But by then, Twitter had already made her transgression a trending topic
Justine Sacco has landed — and as a first order of business, the spokeswoman for Barry Diller’s company IAC deleted the tweet that got her in very hot water as she was taking off from London to Cape Town, South Africa.
Moments later, she deleted her account (which had ballooned from some 400 followers to more than 8,000) outright.
But by then, its a matter of public record:
And the storm had long since begun.
Sacco's tweet provoked anger from the social media mob, which closely tracked her long flight and made #HasJustineLandedYet the No. 1 non-promoted hashtag on Twitter while she was en route. It also raised the ire of her employer, which responded to TheWrap’s request for comment with the following statement Friday:
“This is an outrageous, offensive comment that does not reflect the views and values of IAC. Unfortunately, the employee in question is unreachable on an international flight, but this is a very serious matter and we are taking appropriate action.”

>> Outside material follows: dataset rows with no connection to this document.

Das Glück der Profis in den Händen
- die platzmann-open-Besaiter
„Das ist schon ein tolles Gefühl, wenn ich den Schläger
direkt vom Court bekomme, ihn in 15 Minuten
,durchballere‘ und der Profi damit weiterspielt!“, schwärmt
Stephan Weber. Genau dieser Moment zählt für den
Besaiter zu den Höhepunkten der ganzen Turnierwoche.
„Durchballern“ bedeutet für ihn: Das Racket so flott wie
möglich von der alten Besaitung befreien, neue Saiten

IAC owns and operates myriad digital businesses, from Ben Silverman’s production company Electus to video sites Vimeo and CollegeHumor. Sacco has worked there for more than two years, joining from the WWE.

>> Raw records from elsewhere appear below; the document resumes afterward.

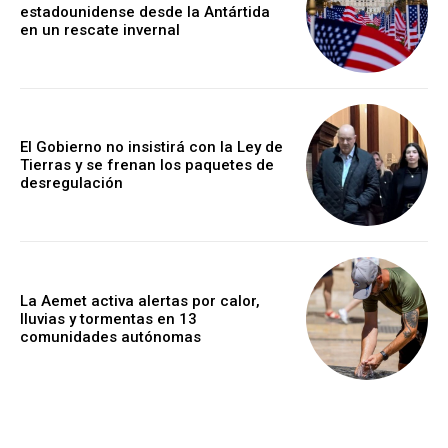
estadounidense desde la Antártida
en un rescate invernal
El Gobierno no insistirá con la Ley de
Tierras y se frenan los paquetes de
desregulación
La Aemet activa alertas por calor,
lluvias y tormentas en 13
comunidades autónomas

During the hours Sacco was on her flight, the Internet pounced — with everything from LOLcats-style images (left) to tweets referencing Duck Dynasty, which had its own open-mouth-insert-foot moment this week. One relief organization — Aid for Africa — snapped up the domain name justinesacco.com, and had it redirect to their site while she was still in the air.
Even Buzzfeed piled on, creating a post of 16 Tweets Justine Sacco regrets.
Sacco's employment status wasn't immediately clear as of this posting, but IAC had removed her name from its website‘s media contacts list by the time she landed.